"Ela veio convosco" é brincadeira recorrente. Vieram os primeiros nevões "a sério" e se apanhamos algumas estações abertas, outras vemos ainda nos preparativos, a aproveitar a boleia da neve fresca. No meio de alguma apreensão. Afinal, a "ponte da Constituição", no início de Dezembro, costuma representar 10, 20 por cento da temporada, ouvimos nas estações visitadas, e essa foi perdida por quase todas - e há a crise que também se nota na flexibilidade inaudita dos pacotes apresentados pelas estações e nos preços quase intocados relativamente a anos anteriores. É nisso que também se pensa na montanha, enquanto esta se transforma num gigantesco parque de desportos de Inverno que vive entre as pistas e o aprés-ski, entre o bulício e o bucolismo.
Território românico
A nossa porta de entrada catalã é Barcelona, mas o que importa é a porta de entrada nos Pirenéus: a nossa é Erill la Vall, povoação minúscula de pedra, madeira e umas poucas ruas. Passam dois turistas, mochilas nas costas e guias nas mãos, e chega a neve prometida - por enquanto, fiapos ligeiros.

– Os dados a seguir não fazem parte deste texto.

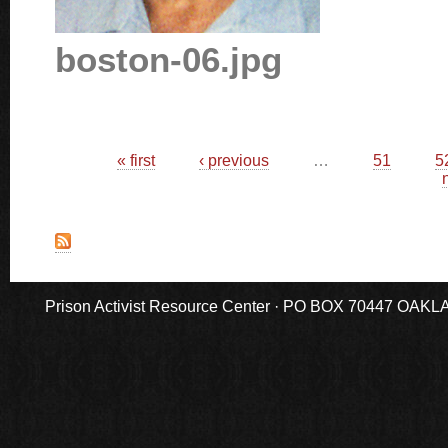
boston-06.jpg
Pages
« first
‹ previous
…
51
5
n
Prison Activist Resource Center · PO BOX 70447 OAKLAND,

Em volta, os picos nevados, moldura ideal para a fotografia obrigatória do ex-líbris do sítio: a igreja românica de Santa Eulália, torre esguia e pequeno cemitério adjacente. Passamos-lhe ao lado, para entrar no templo, para uma nave reduzida e de simplicidade extrema onde sobressai, no altar, um conjunto a compor uma Descida da Cruz, uma cópia; vemos as figuras cor de madeira, as originais eram pintadas. Não só as imagens eram pintadas, as próprias paredes o eram, explica-nos a guia - o ascetismo românico que chegou até nós é ilusório: o tempo despiu grande parte dos monumentos dos seus murais e estatuária.
Vamos ver alguns exemplares restaurados. Estamos em região privilegiada, ou não fossem os Pirenéus uma espécie de santuário do românico. E Eril la Vall não foi a nossa primeira paragem à toa: aqui encontramos, mesmo ao lado da igreja, o Centro do Românico de Vall de Boí - e este não é um centro qualquer, de um vale qualquer. Vall de Boí, recanto remoto de L'Alta Ribargoça, é um território a abraçar Património Mundial da UNESCO: nove igrejas românicas foram classificadas em 2000. Porque são um "paradigma" da arte românica catalã.

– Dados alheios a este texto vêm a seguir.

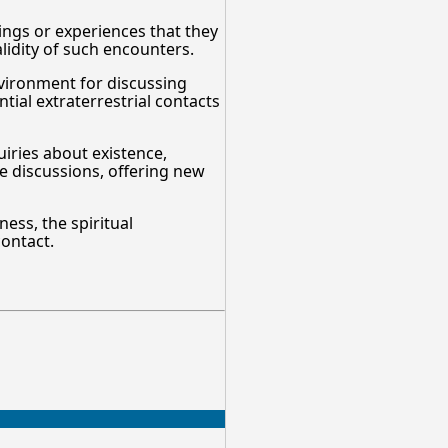
lings or experiences that they
alidity of such encounters.
nvironment for discussing
tial extraterrestrial contacts
uiries about existence,
se discussions, offering new
ess, the spiritual
contact.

Alinhadas com Santa Eulália estão Sant Climent de Taüll e Sant Joan de Boí - os campanários serviam de torres de comunicação (e de vigilância). As curvas e contracurvas no caminho fazem parecer maior a distância: Sant Climent é a mais relevante das igrejas de Vall de Boí - pelo tamanho (impressiona a sua torre sineira: escadas íngremes unem seis pisos, cada qual com janelas arcadas e vistas deslumbrantes), pela conservação, pela grandeza arquitectónica das suas três naves com abside.
O seu interior revela-nos uma Idade Média mais "real" com a austeridade da pedra coberta de frescos, alguns originais, quase todos cópias - os "verdadeiros" foram retirados das igrejas na campanha de preservação (e "redescobrimento") de 1919 a 1923, quando se percebeu que estavam a ser vendidos, e agora estão em museus -, mas está preenchido com uma ausência, o célebre Cristo Pancreator, considerado uma das obras-primas do românico está no Museu Nacional de Arte da Catalunha.